**Task directions:** Beginning with the line containing "Dragon Ball Z Porunga #553", give every line again exactly as it is, ending with the last line of the entries.
------ Material for the task ------
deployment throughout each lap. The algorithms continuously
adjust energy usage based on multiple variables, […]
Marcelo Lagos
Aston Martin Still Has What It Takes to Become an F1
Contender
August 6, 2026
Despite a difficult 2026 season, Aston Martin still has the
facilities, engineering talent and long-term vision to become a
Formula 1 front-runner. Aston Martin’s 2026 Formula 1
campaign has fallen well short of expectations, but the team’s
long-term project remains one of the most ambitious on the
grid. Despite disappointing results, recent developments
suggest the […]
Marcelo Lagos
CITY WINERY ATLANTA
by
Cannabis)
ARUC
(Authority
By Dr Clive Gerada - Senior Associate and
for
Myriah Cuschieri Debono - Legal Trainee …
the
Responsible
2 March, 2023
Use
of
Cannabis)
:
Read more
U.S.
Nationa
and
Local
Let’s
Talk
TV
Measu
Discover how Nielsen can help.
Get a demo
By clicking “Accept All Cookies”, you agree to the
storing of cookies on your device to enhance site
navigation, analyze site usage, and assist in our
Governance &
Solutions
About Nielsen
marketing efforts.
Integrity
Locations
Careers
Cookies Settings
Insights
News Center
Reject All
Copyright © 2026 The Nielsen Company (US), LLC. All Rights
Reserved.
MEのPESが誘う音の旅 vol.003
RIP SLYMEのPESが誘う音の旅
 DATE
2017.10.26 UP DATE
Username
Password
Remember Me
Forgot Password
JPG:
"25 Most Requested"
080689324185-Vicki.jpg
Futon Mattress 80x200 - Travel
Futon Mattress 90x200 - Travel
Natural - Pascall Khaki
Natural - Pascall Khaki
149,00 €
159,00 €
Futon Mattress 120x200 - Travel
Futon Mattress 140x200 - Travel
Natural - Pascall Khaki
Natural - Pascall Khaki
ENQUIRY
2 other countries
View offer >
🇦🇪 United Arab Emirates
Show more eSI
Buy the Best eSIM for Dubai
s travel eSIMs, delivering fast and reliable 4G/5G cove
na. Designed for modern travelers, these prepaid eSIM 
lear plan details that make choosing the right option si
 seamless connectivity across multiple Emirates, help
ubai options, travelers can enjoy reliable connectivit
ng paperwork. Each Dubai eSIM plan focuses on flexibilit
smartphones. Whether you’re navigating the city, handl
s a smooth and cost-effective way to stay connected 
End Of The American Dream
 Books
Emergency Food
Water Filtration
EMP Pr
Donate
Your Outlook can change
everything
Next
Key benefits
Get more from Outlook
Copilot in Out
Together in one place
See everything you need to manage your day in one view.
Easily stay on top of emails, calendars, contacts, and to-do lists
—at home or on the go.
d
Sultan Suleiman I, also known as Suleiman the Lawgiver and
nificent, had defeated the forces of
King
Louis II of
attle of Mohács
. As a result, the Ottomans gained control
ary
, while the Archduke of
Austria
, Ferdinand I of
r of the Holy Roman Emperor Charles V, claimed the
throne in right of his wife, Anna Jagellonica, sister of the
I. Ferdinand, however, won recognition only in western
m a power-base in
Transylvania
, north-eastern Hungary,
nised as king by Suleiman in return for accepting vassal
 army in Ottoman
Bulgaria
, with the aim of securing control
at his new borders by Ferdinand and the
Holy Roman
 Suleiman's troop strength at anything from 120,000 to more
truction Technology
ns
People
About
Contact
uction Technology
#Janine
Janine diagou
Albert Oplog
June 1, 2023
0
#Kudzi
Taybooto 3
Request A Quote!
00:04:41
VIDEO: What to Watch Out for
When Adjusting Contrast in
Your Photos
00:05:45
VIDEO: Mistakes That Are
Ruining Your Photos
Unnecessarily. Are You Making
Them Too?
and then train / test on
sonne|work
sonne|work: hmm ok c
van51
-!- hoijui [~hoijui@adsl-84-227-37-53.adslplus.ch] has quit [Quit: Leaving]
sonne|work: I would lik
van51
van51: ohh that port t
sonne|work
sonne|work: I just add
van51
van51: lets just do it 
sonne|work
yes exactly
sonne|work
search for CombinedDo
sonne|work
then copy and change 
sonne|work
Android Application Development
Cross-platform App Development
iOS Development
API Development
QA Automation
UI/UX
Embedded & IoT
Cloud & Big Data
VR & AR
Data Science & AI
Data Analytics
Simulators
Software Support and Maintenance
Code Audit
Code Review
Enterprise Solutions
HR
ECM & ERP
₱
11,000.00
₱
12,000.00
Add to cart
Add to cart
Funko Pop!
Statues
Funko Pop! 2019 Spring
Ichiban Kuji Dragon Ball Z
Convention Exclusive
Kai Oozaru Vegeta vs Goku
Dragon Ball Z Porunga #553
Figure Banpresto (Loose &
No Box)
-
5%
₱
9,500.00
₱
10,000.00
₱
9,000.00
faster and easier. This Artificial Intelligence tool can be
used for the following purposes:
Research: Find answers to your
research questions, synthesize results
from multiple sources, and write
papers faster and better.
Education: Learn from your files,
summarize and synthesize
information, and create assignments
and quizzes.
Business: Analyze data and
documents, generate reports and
------
**Written answer:**
Dragon Ball Z Porunga #553
Figure Banpresto (Loose &
No Box)
-
5%
₱
9,500.00
₱
10,000.00
₱
9,000.00
faster and easier. This Artificial Intelligence tool can be
used for the following purposes:
Research: Find answers to your
research questions, synthesize results
from multiple sources, and write
papers faster and better.
Education: Learn from your files,
summarize and synthesize
information, and create assignments
and quizzes.
Business: Analyze data and
documents, generate reports and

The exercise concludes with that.